*** Opening Recorded information ***
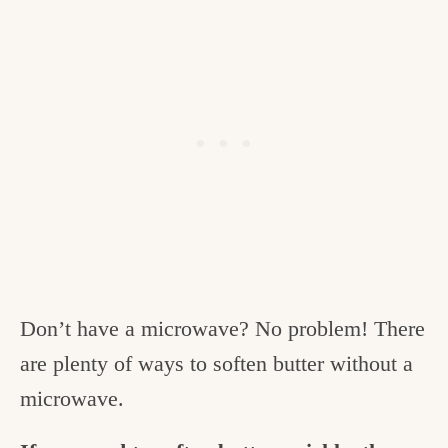
Don’t have a microwave? No problem! There
are plenty of ways to soften butter without a
microwave.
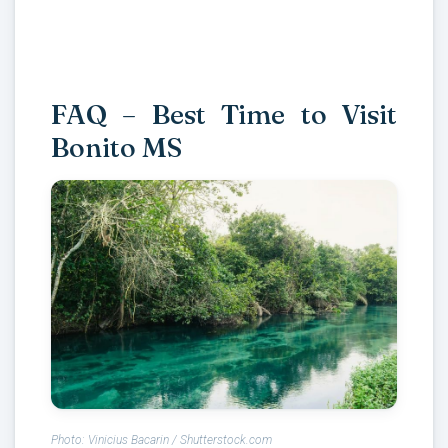
FAQ – Best Time to Visit
Bonito MS
Photo: Vinicius Bacarin / Shutterstock.com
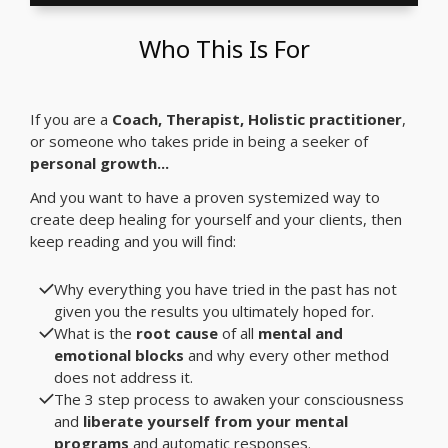
Who This Is For
If you are a
Coach, Therapist, Holistic practitioner
,
or someone who takes pride in being a seeker of
personal growth...
And you want to have a proven systemized way to
create deep healing for yourself and your clients, then
keep reading and you will find:
Why everything you have tried in the past has not
given you the results you ultimately hoped for.
What is the
root cause
of all
mental and
emotional blocks
and why every other method
does not address it.
The 3 step process to awaken your consciousness
and
liberate yourself from your mental
programs
and automatic responses.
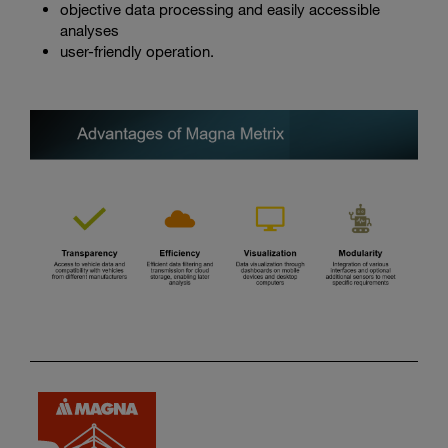
objective data processing and easily accessible
analyses
user-friendly operation.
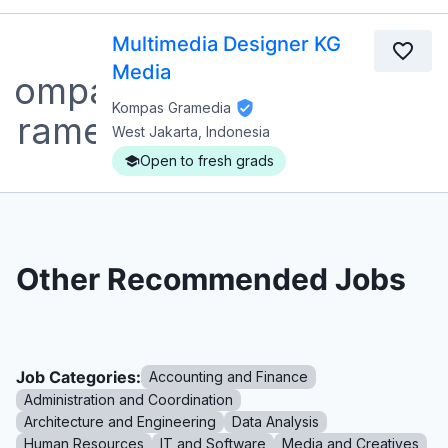
Multimedia Designer KG
Media
Kompas Gramedia
West Jakarta, Indonesia
Open to fresh grads
Other Recommended Jobs
Job Categories:
Accounting and Finance
Administration and Coordination
Architecture and Engineering
Data Analysis
Human Resources
IT and Software
Media and Creatives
*** Closing Recorded information ***
* Task objective *
Please return every line of the records that contains the word "microwave".

* Output of the exercise *
Don’t have a microwave? No problem! There
microwave.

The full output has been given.